Data records

################

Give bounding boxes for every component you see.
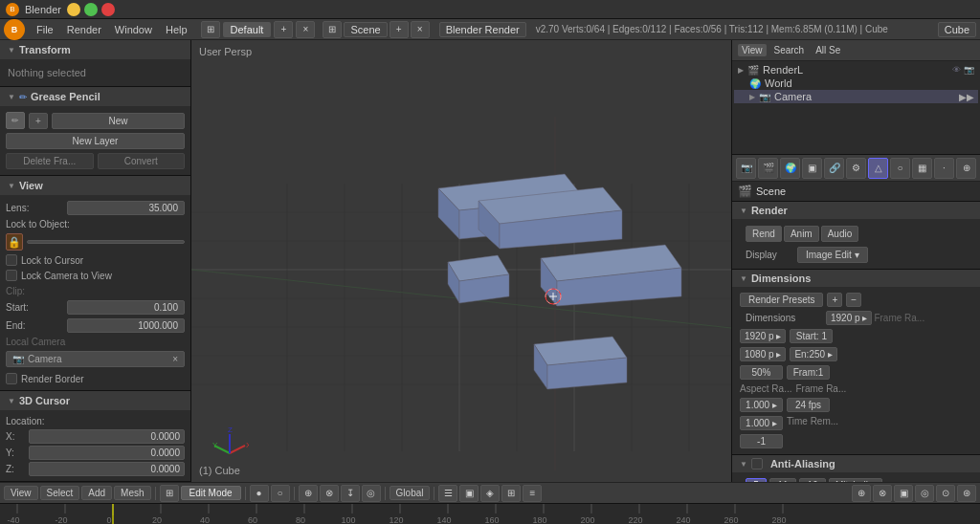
- anti-aliasing-header[interactable]: ▼ Anti-Aliasing: [732, 455, 980, 472]
- res-1080-btn[interactable]: 1080 p ▸: [740, 347, 786, 361]
- minimize-button[interactable]: [67, 3, 80, 16]
- workspace-add-icon[interactable]: +: [274, 21, 293, 38]
- viewport-end-icon3[interactable]: ▣: [894, 485, 913, 502]
- prop-icon-physics[interactable]: ⊕: [956, 158, 976, 179]
- prop-icon-particles[interactable]: ·: [934, 158, 954, 179]
- prop-icon-modifiers[interactable]: ⚙: [846, 158, 866, 179]
- mesh-btn[interactable]: Mesh: [114, 486, 150, 500]
- render-tab-audio[interactable]: Audio: [821, 226, 859, 242]
- select-btn[interactable]: Select: [40, 486, 80, 500]
- viewport-end-icon1[interactable]: ⊕: [852, 485, 871, 502]
- camera-field[interactable]: 📷 Camera ×: [6, 351, 185, 367]
- window-menu[interactable]: Window: [109, 22, 158, 37]
- render-presets-btn[interactable]: Render Presets: [740, 293, 823, 307]
- misc-icon4[interactable]: ⊞: [501, 485, 521, 502]
- expand-arrow-camera[interactable]: ▶: [749, 93, 755, 101]
- camera-clear-icon[interactable]: ×: [172, 354, 178, 364]
- fps-btn[interactable]: 24 fps: [787, 398, 830, 412]
- presets-add-btn[interactable]: +: [827, 293, 842, 307]
- render-border-row[interactable]: Render Border: [6, 371, 185, 386]
- file-menu[interactable]: File: [31, 22, 59, 37]
- outliner-world-row[interactable]: 🌍 World: [734, 76, 978, 90]
- workspace-selector[interactable]: Default: [223, 22, 272, 37]
- aspect-2-btn[interactable]: 1.000 ▸: [740, 416, 783, 430]
- maximize-button[interactable]: [84, 3, 98, 16]
- lock-object-field[interactable]: [27, 240, 185, 244]
- misc-icon3[interactable]: ◈: [480, 485, 500, 502]
- viewport-end-icon2[interactable]: ⊗: [873, 485, 892, 502]
- frame-end-btn[interactable]: En:250 ▸: [790, 347, 836, 361]
- scene-close-icon[interactable]: ×: [411, 21, 430, 38]
- x-value[interactable]: 0.0000: [29, 429, 185, 444]
- lock-cursor-row[interactable]: Lock to Cursor: [6, 252, 185, 268]
- render-menu[interactable]: Render: [61, 22, 107, 37]
- add-btn[interactable]: Add: [81, 486, 112, 500]
- cursor-3d-header[interactable]: ▼ 3D Cursor: [0, 391, 190, 410]
- outliner-allse-tab[interactable]: All Se: [812, 44, 844, 56]
- close-button[interactable]: [101, 3, 115, 16]
- prop-icon-constraints[interactable]: 🔗: [824, 158, 844, 179]
- render-section-header[interactable]: ▼ Render: [732, 202, 980, 219]
- editor-icon-vp[interactable]: ⊞: [160, 485, 179, 502]
- misc-icon1[interactable]: ☰: [438, 485, 457, 502]
- snap-icon[interactable]: ↧: [341, 485, 360, 502]
- lock-camera-checkbox[interactable]: [6, 270, 17, 281]
- shading-icon[interactable]: ●: [250, 485, 269, 502]
- expand-arrow-renderl[interactable]: ▶: [738, 66, 744, 75]
- outliner-view-tab[interactable]: View: [738, 44, 767, 56]
- frame-ruler[interactable]: -40 -20 0 20 40 60 80 100 120 140 160 18…: [0, 503, 980, 524]
- gp-new-layer-button[interactable]: New Layer: [6, 133, 185, 149]
- frame-start-btn[interactable]: Start: 1: [790, 329, 833, 343]
- misc-icon2[interactable]: ▣: [459, 485, 479, 502]
- outliner-search-tab[interactable]: Search: [770, 44, 809, 56]
- gp-new-button[interactable]: New: [52, 113, 185, 129]
- gp-convert-button[interactable]: Convert: [98, 153, 186, 169]
- viewport-end-icon6[interactable]: ⊛: [957, 485, 976, 502]
- proportional-icon[interactable]: ◎: [362, 485, 381, 502]
- outliner-renderl-row[interactable]: ▶ 🎬 RenderL 👁 📷: [734, 63, 978, 76]
- prop-icon-world[interactable]: 🌍: [780, 158, 800, 179]
- prop-icon-scene[interactable]: 🎬: [758, 158, 778, 179]
- global-dropdown[interactable]: Global: [390, 486, 431, 500]
- active-object-name[interactable]: Cube: [938, 22, 976, 37]
- frame-step-btn[interactable]: Fram:1: [787, 365, 830, 380]
- clip-end-value[interactable]: 1000.000: [67, 318, 185, 333]
- transform-header[interactable]: ▼ Transform: [0, 40, 190, 59]
- solid-icon[interactable]: ○: [271, 485, 290, 502]
- render-border-checkbox[interactable]: [6, 373, 17, 384]
- outliner-camera-row[interactable]: ▶ 📷 Camera ▶▶: [734, 90, 978, 103]
- scene-selector[interactable]: Scene: [344, 22, 387, 37]
- viewport-end-icon4[interactable]: ◎: [915, 485, 934, 502]
- editor-type-icon[interactable]: ⊞: [201, 21, 220, 38]
- prop-icon-texture[interactable]: ▦: [912, 158, 932, 179]
- misc-icon5[interactable]: ≡: [523, 485, 542, 502]
- render-engine-selector[interactable]: Blender Render: [439, 22, 526, 37]
- anti-aliasing-checkbox[interactable]: [751, 458, 763, 469]
- lock-camera-row[interactable]: Lock Camera to View: [6, 268, 185, 283]
- workspace-close-icon[interactable]: ×: [296, 21, 315, 38]
- prop-icon-render[interactable]: 📷: [736, 158, 756, 179]
- y-value[interactable]: 0.0000: [29, 446, 185, 460]
- gp-add-icon[interactable]: +: [29, 113, 48, 129]
- render-tab-anim[interactable]: Anim: [784, 226, 819, 242]
- scene-add-icon[interactable]: +: [390, 21, 409, 38]
- minus1-btn[interactable]: -1: [740, 434, 783, 448]
- lock-cursor-checkbox[interactable]: [6, 254, 17, 266]
- grease-pencil-header[interactable]: ▼ ✏ Grease Pencil: [0, 87, 190, 106]
- view-btn[interactable]: View: [4, 486, 38, 500]
- res-50-btn[interactable]: 50%: [740, 365, 783, 380]
- image-edit-btn[interactable]: Image Edit ▾: [797, 247, 868, 263]
- manipulator-icon[interactable]: ⊗: [320, 485, 339, 502]
- view-header[interactable]: ▼ View: [0, 176, 190, 195]
- z-value[interactable]: 0.0000: [29, 462, 185, 476]
- lens-value[interactable]: 35.000: [67, 201, 185, 215]
- clip-start-value[interactable]: 0.100: [67, 300, 185, 315]
- viewport-end-icon5[interactable]: ⊙: [936, 485, 955, 502]
- help-menu[interactable]: Help: [160, 22, 193, 37]
- render-tab-rend[interactable]: Rend: [746, 226, 782, 242]
- pivot-icon[interactable]: ⊕: [299, 485, 318, 502]
- presets-del-btn[interactable]: −: [846, 293, 861, 307]
- edit-mode-btn[interactable]: Edit Mode: [181, 486, 241, 500]
- viewport[interactable]: User Persp: [191, 40, 731, 482]
- res-1920-btn[interactable]: 1920 p ▸: [740, 329, 786, 343]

################

GOAL OF THE EXERCISE: Output all of the records word for word, and keep the pictures out of the copy.

OUTPUT FOR THIS TASK:
Give bounding boxes for every component you see.
- anti-aliasing-header[interactable]: ▼ Anti-Aliasing: [732, 455, 980, 472]
- res-1080-btn[interactable]: 1080 p ▸: [740, 347, 786, 361]
- minimize-button[interactable]: [67, 3, 80, 16]
- workspace-add-icon[interactable]: +: [274, 21, 293, 38]
- viewport-end-icon3[interactable]: ▣: [894, 485, 913, 502]
- prop-icon-physics[interactable]: ⊕: [956, 158, 976, 179]
- prop-icon-particles[interactable]: ·: [934, 158, 954, 179]
- prop-icon-modifiers[interactable]: ⚙: [846, 158, 866, 179]
- mesh-btn[interactable]: Mesh: [114, 486, 150, 500]
- render-tab-audio[interactable]: Audio: [821, 226, 859, 242]
- select-btn[interactable]: Select: [40, 486, 80, 500]
- viewport-end-icon1[interactable]: ⊕: [852, 485, 871, 502]
- camera-field[interactable]: 📷 Camera ×: [6, 351, 185, 367]
- window-menu[interactable]: Window: [109, 22, 158, 37]
- render-presets-btn[interactable]: Render Presets: [740, 293, 823, 307]
- misc-icon4[interactable]: ⊞: [501, 485, 521, 502]
- expand-arrow-camera[interactable]: ▶: [749, 93, 755, 101]
- camera-clear-icon[interactable]: ×: [172, 354, 178, 364]
- fps-btn[interactable]: 24 fps: [787, 398, 830, 412]
- presets-add-btn[interactable]: +: [827, 293, 842, 307]
- render-border-row[interactable]: Render Border: [6, 371, 185, 386]
- file-menu[interactable]: File: [31, 22, 59, 37]
- outliner-world-row[interactable]: 🌍 World: [734, 76, 978, 90]
- workspace-selector[interactable]: Default: [223, 22, 272, 37]
- aspect-2-btn[interactable]: 1.000 ▸: [740, 416, 783, 430]
- maximize-button[interactable]: [84, 3, 98, 16]
- lock-object-field[interactable]: [27, 240, 185, 244]
- misc-icon3[interactable]: ◈: [480, 485, 500, 502]
- viewport-end-icon2[interactable]: ⊗: [873, 485, 892, 502]
- frame-end-btn[interactable]: En:250 ▸: [790, 347, 836, 361]
- scene-close-icon[interactable]: ×: [411, 21, 430, 38]
- x-value[interactable]: 0.0000: [29, 429, 185, 444]
- lock-cursor-row[interactable]: Lock to Cursor: [6, 252, 185, 268]
- render-menu[interactable]: Render: [61, 22, 107, 37]
- add-btn[interactable]: Add: [81, 486, 112, 500]
- cursor-3d-header[interactable]: ▼ 3D Cursor: [0, 391, 190, 410]
- outliner-allse-tab[interactable]: All Se: [812, 44, 844, 56]
- close-button[interactable]: [101, 3, 115, 16]
- prop-icon-constraints[interactable]: 🔗: [824, 158, 844, 179]
- render-section-header[interactable]: ▼ Render: [732, 202, 980, 219]
- editor-icon-vp[interactable]: ⊞: [160, 485, 179, 502]
- misc-icon1[interactable]: ☰: [438, 485, 457, 502]
- snap-icon[interactable]: ↧: [341, 485, 360, 502]
- lock-camera-checkbox[interactable]: [6, 270, 17, 281]
- shading-icon[interactable]: ●: [250, 485, 269, 502]
- expand-arrow-renderl[interactable]: ▶: [738, 66, 744, 75]
- outliner-view-tab[interactable]: View: [738, 44, 767, 56]
- frame-ruler[interactable]: -40 -20 0 20 40 60 80 100 120 140 160 18…: [0, 503, 980, 524]
- gp-new-layer-button[interactable]: New Layer: [6, 133, 185, 149]
- frame-start-btn[interactable]: Start: 1: [790, 329, 833, 343]
- misc-icon2[interactable]: ▣: [459, 485, 479, 502]
- outliner-search-tab[interactable]: Search: [770, 44, 809, 56]
- gp-new-button[interactable]: New: [52, 113, 185, 129]
- gp-convert-button[interactable]: Convert: [98, 153, 186, 169]
- viewport-end-icon6[interactable]: ⊛: [957, 485, 976, 502]
- proportional-icon[interactable]: ◎: [362, 485, 381, 502]
- outliner-renderl-row[interactable]: ▶ 🎬 RenderL 👁 📷: [734, 63, 978, 76]
- prop-icon-world[interactable]: 🌍: [780, 158, 800, 179]
- prop-icon-scene[interactable]: 🎬: [758, 158, 778, 179]
- global-dropdown[interactable]: Global: [390, 486, 431, 500]
- active-object-name[interactable]: Cube: [938, 22, 976, 37]
- frame-step-btn[interactable]: Fram:1: [787, 365, 830, 380]
- clip-end-value[interactable]: 1000.000: [67, 318, 185, 333]
- transform-header[interactable]: ▼ Transform: [0, 40, 190, 59]
- solid-icon[interactable]: ○: [271, 485, 290, 502]
- render-border-checkbox[interactable]: [6, 373, 17, 384]
- outliner-camera-row[interactable]: ▶ 📷 Camera ▶▶: [734, 90, 978, 103]
- scene-selector[interactable]: Scene: [344, 22, 387, 37]
- viewport-end-icon4[interactable]: ◎: [915, 485, 934, 502]
- editor-type-icon[interactable]: ⊞: [201, 21, 220, 38]
- prop-icon-texture[interactable]: ▦: [912, 158, 932, 179]
- misc-icon5[interactable]: ≡: [523, 485, 542, 502]
- render-engine-selector[interactable]: Blender Render: [439, 22, 526, 37]
- anti-aliasing-checkbox[interactable]: [751, 458, 763, 469]
- lock-camera-row[interactable]: Lock Camera to View: [6, 268, 185, 283]
- workspace-close-icon[interactable]: ×: [296, 21, 315, 38]
- prop-icon-render[interactable]: 📷: [736, 158, 756, 179]
- y-value[interactable]: 0.0000: [29, 446, 185, 460]
- gp-add-icon[interactable]: +: [29, 113, 48, 129]
- render-tab-anim[interactable]: Anim: [784, 226, 819, 242]
- scene-add-icon[interactable]: +: [390, 21, 409, 38]
- minus1-btn[interactable]: -1: [740, 434, 783, 448]
- lock-cursor-checkbox[interactable]: [6, 254, 17, 266]
- grease-pencil-header[interactable]: ▼ ✏ Grease Pencil: [0, 87, 190, 106]
- view-btn[interactable]: View: [4, 486, 38, 500]
- res-50-btn[interactable]: 50%: [740, 365, 783, 380]
- image-edit-btn[interactable]: Image Edit ▾: [797, 247, 868, 263]
- manipulator-icon[interactable]: ⊗: [320, 485, 339, 502]
- view-header[interactable]: ▼ View: [0, 176, 190, 195]
- z-value[interactable]: 0.0000: [29, 462, 185, 476]
- lens-value[interactable]: 35.000: [67, 201, 185, 215]
- clip-start-value[interactable]: 0.100: [67, 300, 185, 315]
- viewport-end-icon5[interactable]: ⊙: [936, 485, 955, 502]
- help-menu[interactable]: Help: [160, 22, 193, 37]
- render-tab-rend[interactable]: Rend: [746, 226, 782, 242]
- pivot-icon[interactable]: ⊕: [299, 485, 318, 502]
- presets-del-btn[interactable]: −: [846, 293, 861, 307]
- edit-mode-btn[interactable]: Edit Mode: [181, 486, 241, 500]
- viewport[interactable]: User Persp: [191, 40, 731, 482]
- res-1920-btn[interactable]: 1920 p ▸: [740, 329, 786, 343]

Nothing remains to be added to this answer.